[INPUT DATA]
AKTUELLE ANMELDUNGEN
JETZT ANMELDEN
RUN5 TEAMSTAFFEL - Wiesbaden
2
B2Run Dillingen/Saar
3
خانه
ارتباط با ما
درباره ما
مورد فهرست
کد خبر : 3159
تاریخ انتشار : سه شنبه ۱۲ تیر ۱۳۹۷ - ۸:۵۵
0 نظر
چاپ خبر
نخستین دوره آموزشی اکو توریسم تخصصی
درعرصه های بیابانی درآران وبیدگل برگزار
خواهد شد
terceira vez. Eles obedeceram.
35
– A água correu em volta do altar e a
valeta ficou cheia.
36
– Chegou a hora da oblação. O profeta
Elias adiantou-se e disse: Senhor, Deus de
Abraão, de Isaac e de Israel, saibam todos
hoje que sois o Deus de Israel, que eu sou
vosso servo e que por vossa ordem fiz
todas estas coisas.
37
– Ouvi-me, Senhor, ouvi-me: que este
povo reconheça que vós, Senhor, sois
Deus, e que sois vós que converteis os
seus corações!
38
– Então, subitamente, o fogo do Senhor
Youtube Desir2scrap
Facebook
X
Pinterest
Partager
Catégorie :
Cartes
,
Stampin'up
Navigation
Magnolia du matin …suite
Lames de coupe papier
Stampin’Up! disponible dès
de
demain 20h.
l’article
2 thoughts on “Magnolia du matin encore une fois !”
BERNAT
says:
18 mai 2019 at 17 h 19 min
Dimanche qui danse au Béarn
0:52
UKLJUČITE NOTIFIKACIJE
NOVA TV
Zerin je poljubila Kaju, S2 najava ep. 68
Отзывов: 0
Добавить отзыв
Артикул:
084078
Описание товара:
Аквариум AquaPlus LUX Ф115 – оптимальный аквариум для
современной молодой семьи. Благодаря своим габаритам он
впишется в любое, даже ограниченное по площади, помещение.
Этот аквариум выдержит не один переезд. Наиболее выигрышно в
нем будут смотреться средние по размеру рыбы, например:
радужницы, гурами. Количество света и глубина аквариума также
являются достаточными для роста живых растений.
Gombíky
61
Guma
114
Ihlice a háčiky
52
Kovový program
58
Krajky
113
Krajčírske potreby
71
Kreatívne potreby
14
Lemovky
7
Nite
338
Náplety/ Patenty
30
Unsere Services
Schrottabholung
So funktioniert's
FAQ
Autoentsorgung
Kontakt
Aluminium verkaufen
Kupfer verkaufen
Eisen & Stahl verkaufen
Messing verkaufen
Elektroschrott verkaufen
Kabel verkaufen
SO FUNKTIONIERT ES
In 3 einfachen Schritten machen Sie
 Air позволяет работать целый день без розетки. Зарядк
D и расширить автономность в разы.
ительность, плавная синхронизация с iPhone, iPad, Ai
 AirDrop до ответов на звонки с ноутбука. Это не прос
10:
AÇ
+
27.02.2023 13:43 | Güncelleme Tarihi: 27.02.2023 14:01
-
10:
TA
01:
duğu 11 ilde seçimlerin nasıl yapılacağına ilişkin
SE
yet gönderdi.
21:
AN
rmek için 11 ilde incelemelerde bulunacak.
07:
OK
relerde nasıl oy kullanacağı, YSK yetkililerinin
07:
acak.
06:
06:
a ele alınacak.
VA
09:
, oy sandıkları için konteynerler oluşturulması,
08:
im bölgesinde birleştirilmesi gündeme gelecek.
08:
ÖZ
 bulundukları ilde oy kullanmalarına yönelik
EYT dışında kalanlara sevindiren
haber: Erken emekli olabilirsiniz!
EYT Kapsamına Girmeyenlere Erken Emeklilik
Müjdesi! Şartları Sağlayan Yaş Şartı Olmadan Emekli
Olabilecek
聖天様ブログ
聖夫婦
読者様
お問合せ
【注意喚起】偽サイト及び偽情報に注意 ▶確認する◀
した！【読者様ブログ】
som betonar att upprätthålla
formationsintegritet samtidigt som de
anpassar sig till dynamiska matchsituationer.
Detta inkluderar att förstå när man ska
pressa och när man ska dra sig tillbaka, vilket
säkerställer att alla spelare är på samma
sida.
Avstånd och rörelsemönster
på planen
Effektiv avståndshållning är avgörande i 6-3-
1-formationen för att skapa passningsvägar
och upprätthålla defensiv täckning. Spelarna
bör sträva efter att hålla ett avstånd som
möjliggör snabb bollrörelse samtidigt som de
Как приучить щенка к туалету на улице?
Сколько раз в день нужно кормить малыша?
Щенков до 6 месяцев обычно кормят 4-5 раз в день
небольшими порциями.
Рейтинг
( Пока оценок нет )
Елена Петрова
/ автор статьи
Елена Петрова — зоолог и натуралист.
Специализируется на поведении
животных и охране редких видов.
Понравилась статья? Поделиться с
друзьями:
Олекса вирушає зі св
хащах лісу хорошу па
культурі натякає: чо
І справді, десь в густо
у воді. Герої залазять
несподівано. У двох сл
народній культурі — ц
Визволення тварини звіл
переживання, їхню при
[/INPUT DATA]
Work out the count of lines in the data above containing the string "sois". Give it alone.

*REPLY TO THE EXERCISE*
3